Exercise directions. In the data below, find every line with the string "fornelletto" and pull it out.

Available records.
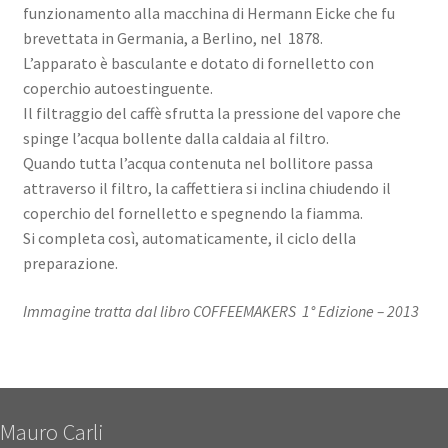
funzionamento alla macchina di Hermann Eicke che fu
brevettata in Germania, a Berlino, nel 1878.
L’apparato è basculante e dotato di fornelletto con
coperchio autoestinguente.
Il filtraggio del caffè sfrutta la pressione del vapore che
spinge l’acqua bollente dalla caldaia al filtro.
Quando tutta l’acqua contenuta nel bollitore passa
attraverso il filtro, la caffettiera si inclina chiudendo il
coperchio del fornelletto e spegnendo la fiamma.
Si completa così, automaticamente, il ciclo della
preparazione.
Immagine tratta dal libro COFFEEMAKERS 1° Edizione – 2013
Mauro Carli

Finished task.
L’apparato è basculante e dotato di fornelletto con
coperchio del fornelletto e spegnendo la fiamma.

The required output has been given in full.